The Industrial and Commercial Bank., China’s largest bank, has been struck by a ransomware attack that disrupted U.S. Treasury markets.
The attack prevented ICBC from settling Treasury trades on behalf of other market participants, with some equity trades also affected. To overcome the inability of ICBC to settle trades, market participants are said to have rerouted trades. Although the attack did have some effect on Treasury market liquidity, it did not impair the market overall.
The form of ransomware has not been disclosed, with an emergency notice issued to traders only referring to it as an “incident.” The notice said that ICBC could not connect to the Depository Trust & Clearing Corporation and the National Securities Clearing Corporation and, as such, was suspending all inbound FIX connections. FIX connections allow market participants to send and receive messages from the DTCC, such as trade orders, settlement instructions and account statements.
ICBC was starting to restore services as of Thursday afternoon. The bank has yet to comment on the attack.

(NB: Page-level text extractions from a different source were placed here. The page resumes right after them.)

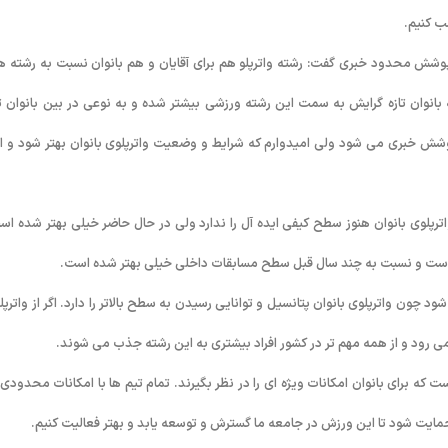
ب کنیم.
 به پوشش محدود خبری گفت: رشته واترپلو هم برای آقایان و هم بانوان نسبت به رشته ه
انوان تازه گرایش به سمت این رشته ورزشی بیشتر شده و به نوعی در بین بانوان تا
ا پوشش خبری می شود ولی امیدوارم که شرایط و وضعیت واترپلوی بانوان بهتر شود و ا
رپلوی بانوان هنوز سطح کیفی ایده آل را ندارد ولی در حال حاضر خیلی بهتر شده اس
است و نسبت به چند سال قبل سطح مسابقات داخلی خیلی بهتر شده است.
 شود چون واترپلوی بانوان پتانسیل و توانایی رسیدن به سطح بالاتر را دارد. اگر از واترپل
می رود و از همه مهم تر در کشور افراد بیشتری به این رشته جذب می شوند.
است که برای بانوان امکانات ویژه ای را در نظر بگیرند. تمام تیم ها با امکانات محدودی 
 حمایت شود تا این ورزش در جامعه ما گسترش و توسعه یابد و بهتر فعالیت کنیم.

The form of ransomware used in the attack is currently not known, security researcher Kevin Beaumont on Mastodon points to a possible attack path, a Citrix Netscaler box run by ICBC, which, at least as of Monday, was unpatched for the Citrix Bleed vulnerability. Notably, the Netscaler box is currently offline.
Citrix Bleed, tracked as CVE-2023-4966, was discovered in October and was highlighted in an alert from the U.S. CISA on Nov. 7. The vulnerability is described as a sensitive information disclosure in NetScaler ADC and NetScaler Gateway when configured as a Gateway.
However, other security experts are suggesting that it’s too early to know precisely what has happened. To better prepare for the inevitable attack, organizations should regularly review business risk, including the impact ransomware could have on their business.”